Covid-19 and its variant strains were and remain a global catastrophe, infecting roughly 182 million people and costing roughly four million deaths worldwide. There is no counting the lives which were indirectly affected by the disease, which has had devastating ripple effects throughout the worldwide economy.
Reports are that, by the end of 2020, over 9 million small businesses were closed, temporarily, or permanently closed during the downturn, and over 9 million jobs were lost.
But startup businesses, on the other hand, enjoyed their greatest boon in years. In the United States alone, they grew from 2019’s 3.5 million to 2020s 4.4 million, an increase of 24 percent. And the US was not alone, joined in the startup revolution by Turkey, Chile, the United Kingdom. But startups dropped by nearly 25 percent over the same period in Russia and Portugal. Other countries, like China, had no noticeable change in startup rates.
There were subsidies and programs to help the beleaguered individual or family get by, there was an inordinate amount of time away from the conventional office surroundings, with more time and opportunity to reconsider different avenues to make a living.
And starting a business in the US and other countries enjoying the boon is easier than in other countries. There’s a direct correlation between the rise of successful startups and the facility of their countries of origin to establish such businesses. In countries like Russia, where this procedure is more challenging, there was startup decline and ensuing economic loss. In countries in the UK, where programs make starting a business easier, there were more startups and a greater economic benefit to the country.
The types of businesses that started were related to the effects of the virus as well. In the UK, 20 percent of new startups in 2020’s third fiscal quarter were retail businesses. This likely owes to the inordinate spike in online sales during the pandemic (up to 33%) which is now abating, allowing a return of the brick-and-mortar shopping experience. This return may also be fueled by the psychological effect of people being locked down for so long. What used to be an inconvenient run to the store is now what it was intended to be; a fun, social experience. This was the marketing approach used by Barnes & Noble and other big companies almost two decades ago; companies that sought to create more than just a book store, more than just a record store, more than just a Starbucks, but all three in the same place.
It was that same, all-inclusive approach that influenced Apple to create its stores to be as much of a hangout as a retail shop, offering like-minded enthusiasts a place to trade stories, tips, and tricks, free technical support, and even free wifi. Now that consumers are eager to get out of the house again, they’re ready for somewhere to go and something to do.
Chinese electric car company NIO is taking the same approach and is setting the automotive world, and the stock market, on its ear.
A lot of the new startup businesses accommodated the pandemic’s lockdown lifestyle, and they will likely go on to thrive even after the crisis has passed. Gaming, delivery services, pet products, and others enjoyed a boon during the pandemic and are poised to remain fixtures of our modern lifestyles. Other pandemics and post-pandemic success stories include ebook writing, online therapy, virtual assistance, pet sitting, social media marketing, online teaching and tutoring, home care service, and online resales.
If you’re interested in creating your own startup company, here are things to consider:
Purpose: Know the goal of your business, the specific need you’re going to fulfill, and how you’re going fulfill it better than the competition already does.
Cost: Make it more affordable than your competition.
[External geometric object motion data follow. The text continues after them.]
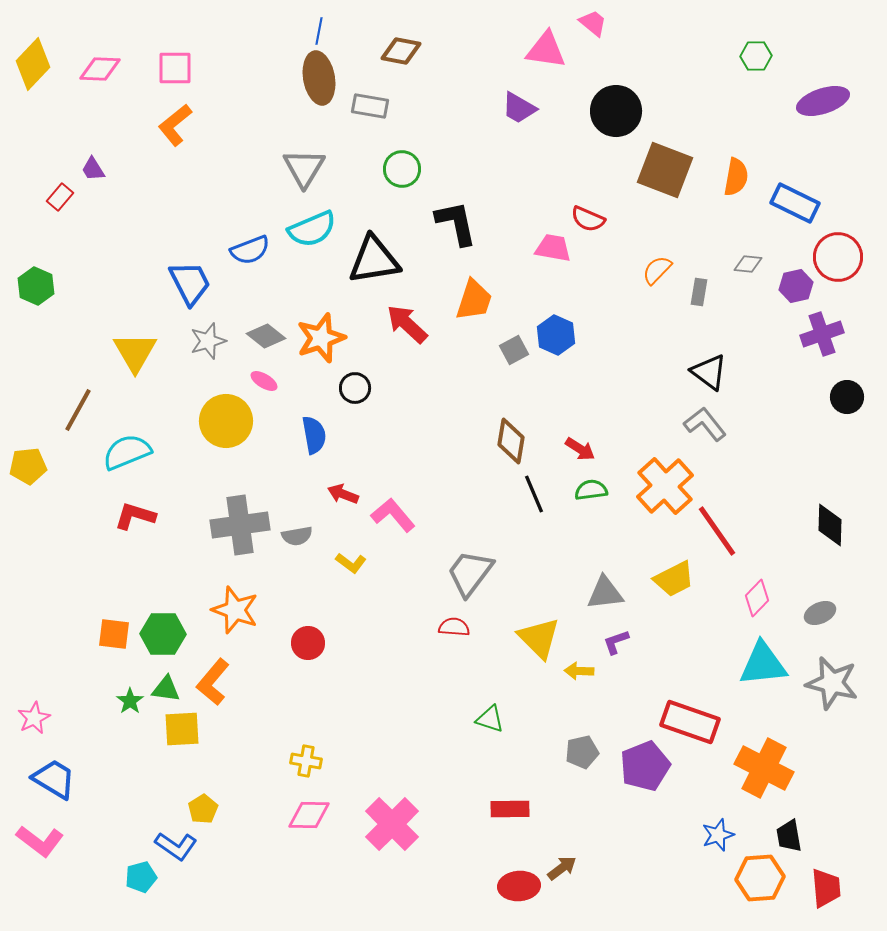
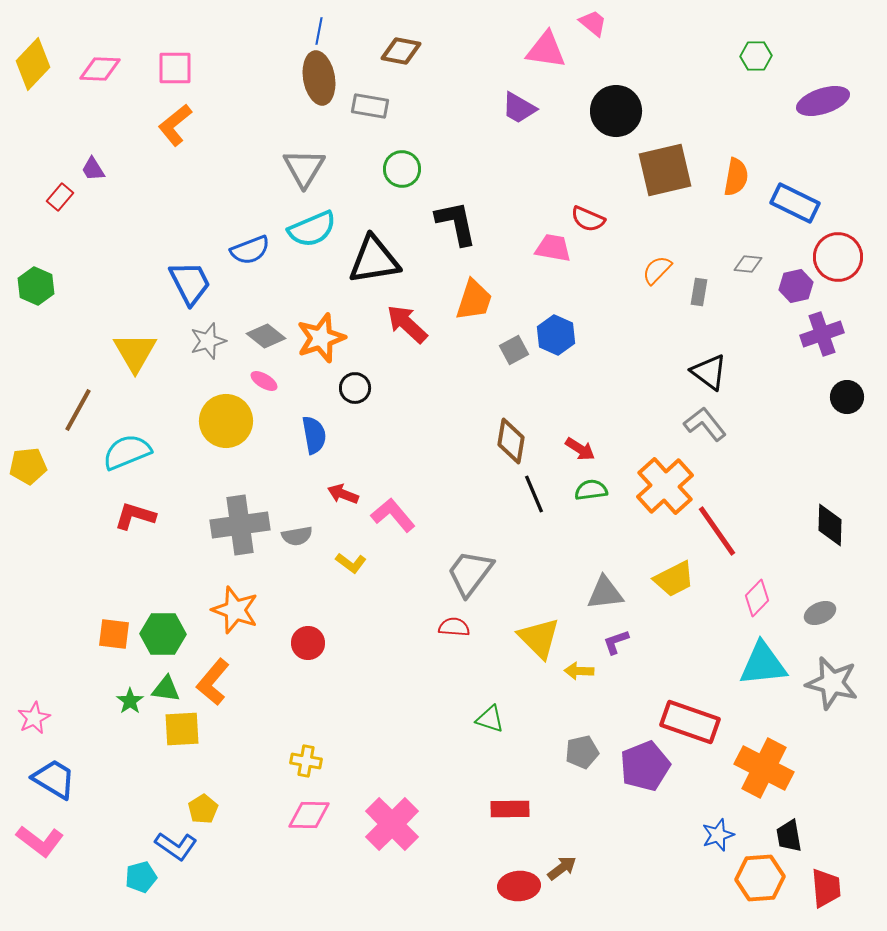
brown square at (665, 170): rotated 34 degrees counterclockwise
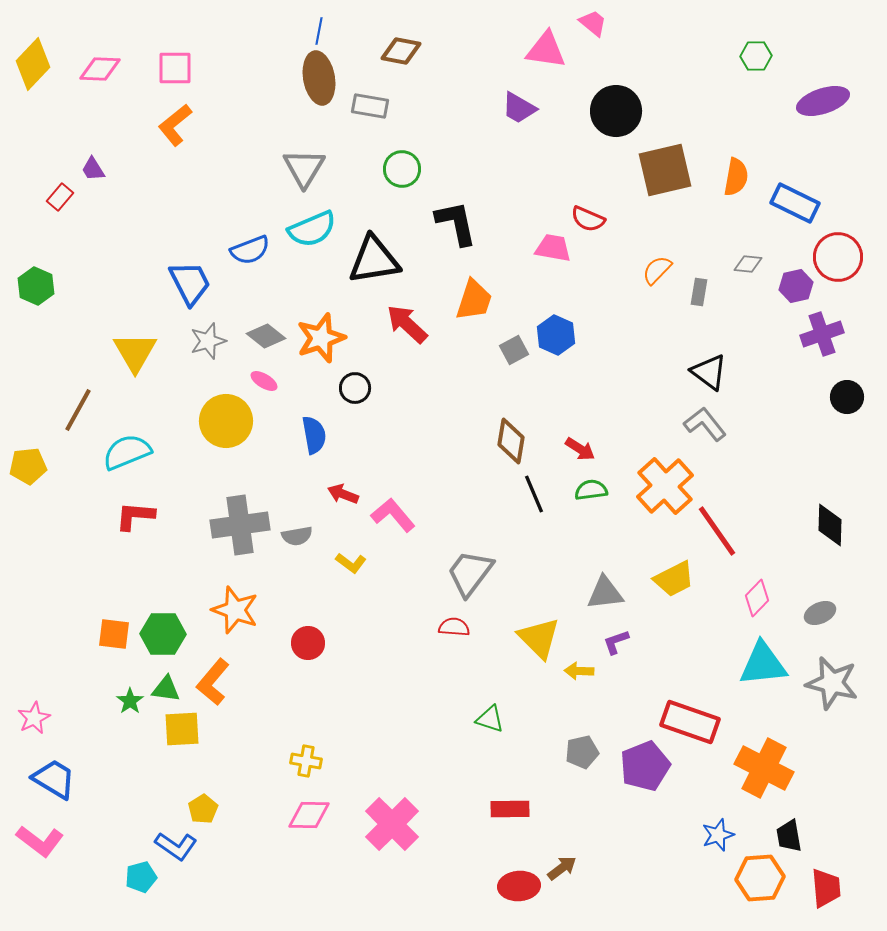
red L-shape at (135, 516): rotated 12 degrees counterclockwise
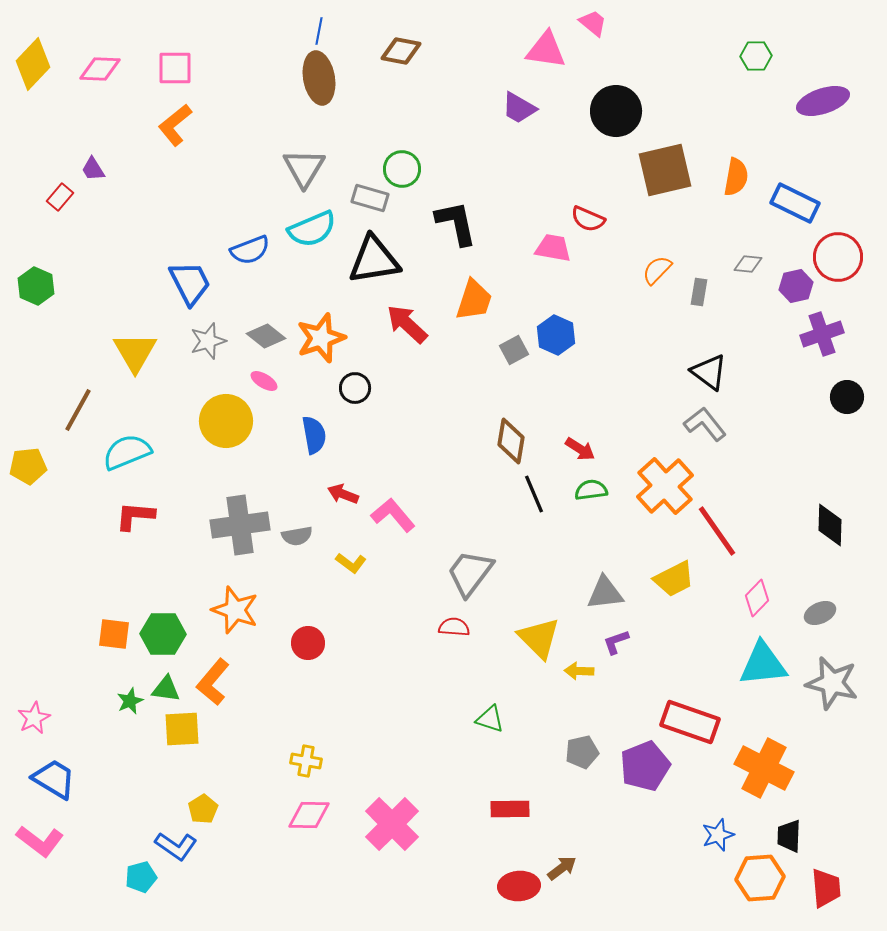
gray rectangle at (370, 106): moved 92 px down; rotated 6 degrees clockwise
green star at (130, 701): rotated 12 degrees clockwise
black trapezoid at (789, 836): rotated 12 degrees clockwise
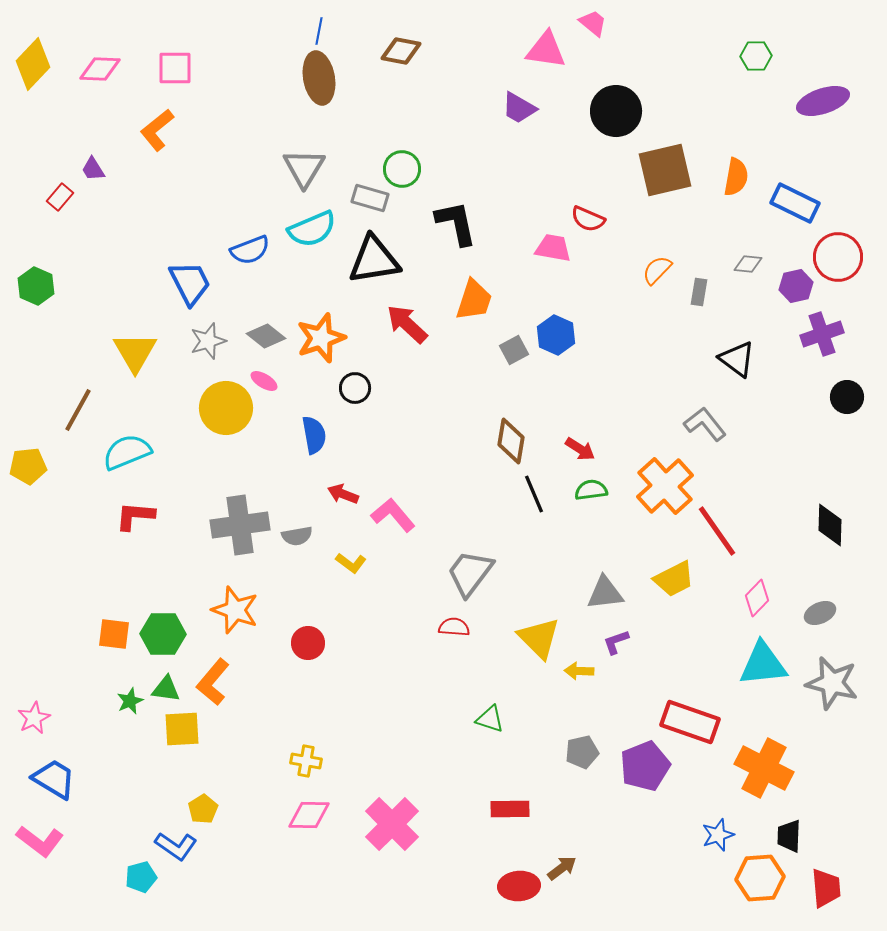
orange L-shape at (175, 125): moved 18 px left, 5 px down
black triangle at (709, 372): moved 28 px right, 13 px up
yellow circle at (226, 421): moved 13 px up
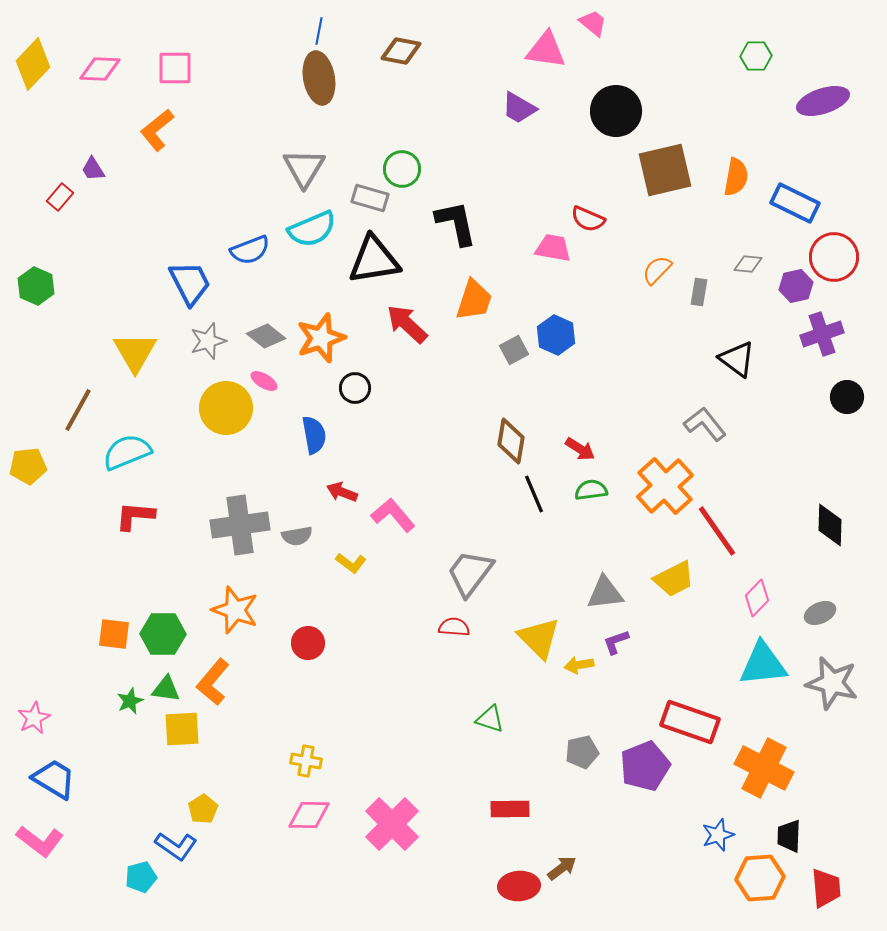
red circle at (838, 257): moved 4 px left
red arrow at (343, 494): moved 1 px left, 2 px up
yellow arrow at (579, 671): moved 6 px up; rotated 12 degrees counterclockwise
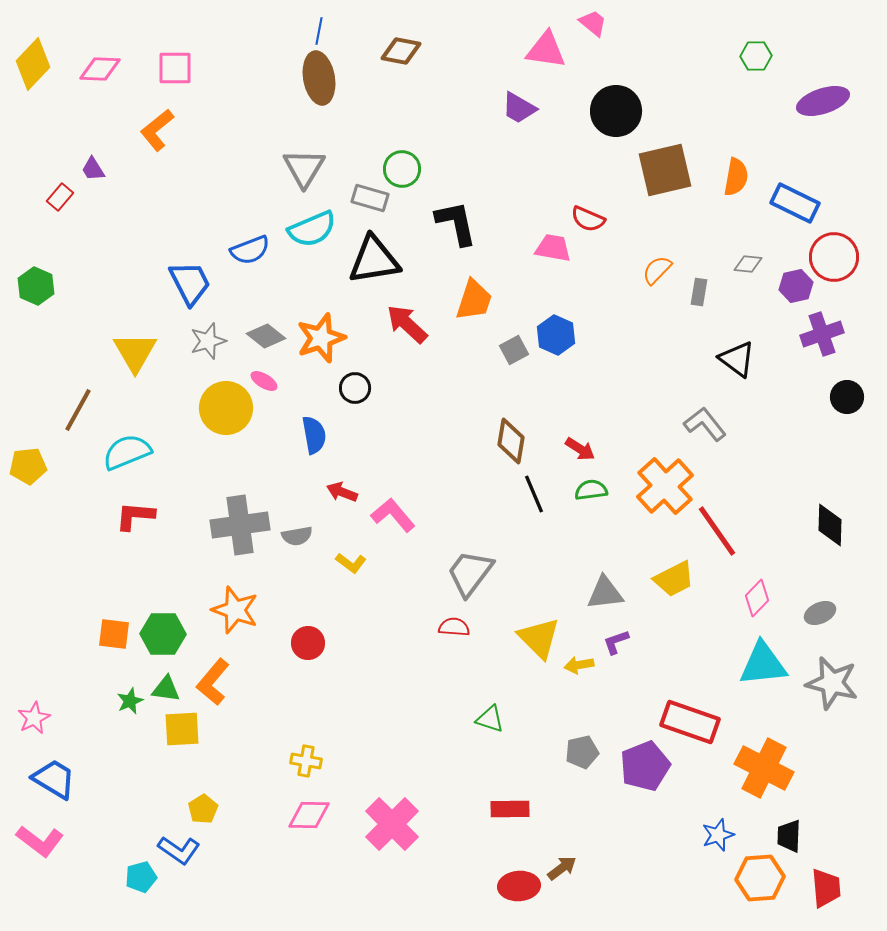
blue L-shape at (176, 846): moved 3 px right, 4 px down
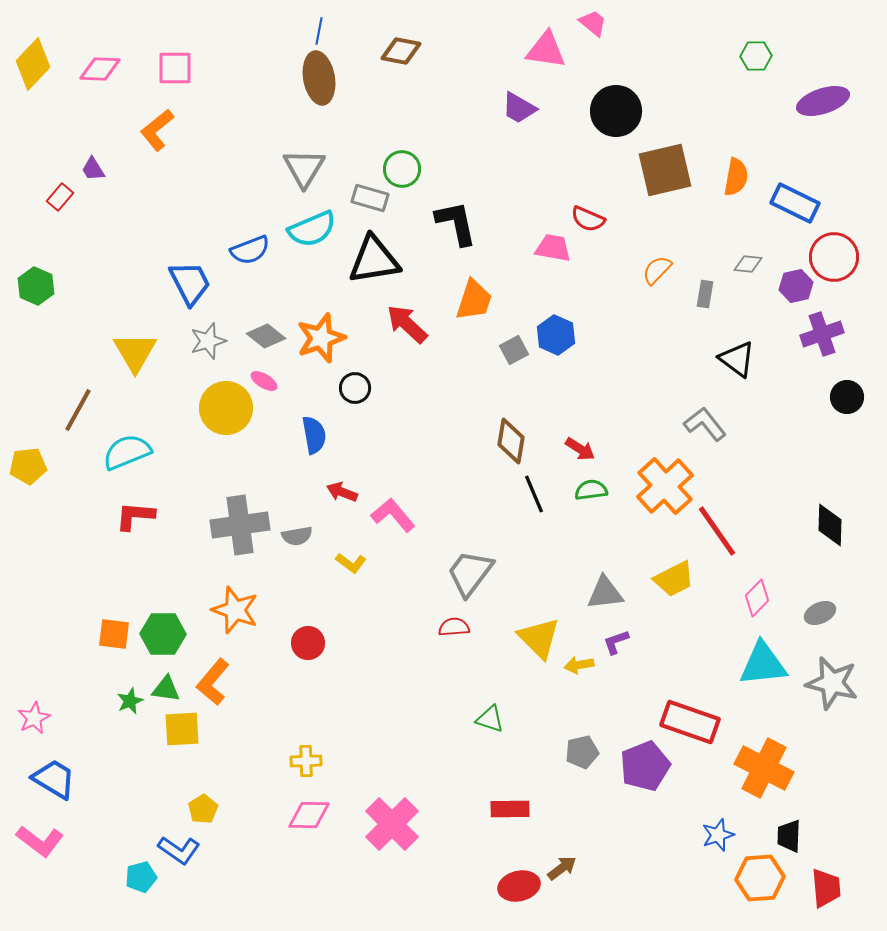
gray rectangle at (699, 292): moved 6 px right, 2 px down
red semicircle at (454, 627): rotated 8 degrees counterclockwise
yellow cross at (306, 761): rotated 12 degrees counterclockwise
red ellipse at (519, 886): rotated 9 degrees counterclockwise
People will only pay more for recognizable names. If you haven’t got that, you’ll have to outbid the others. But since startups are generally the least costly to establish and maintain, the business’ small size becomes its great strength.
Quality: Let your product or service be affordable, but not cheap. People know that they get what they pay for. They want and need a bargain, but they won’t be satisfied with lesser quality.
Look into your local government’s programs, available at various online sites (often with .org as a suffix). Think about what you can offer and how best to offer it, and then prepare yourself to join the global boon in startup companies. The pandemic may be over, but this revolution is just beginning.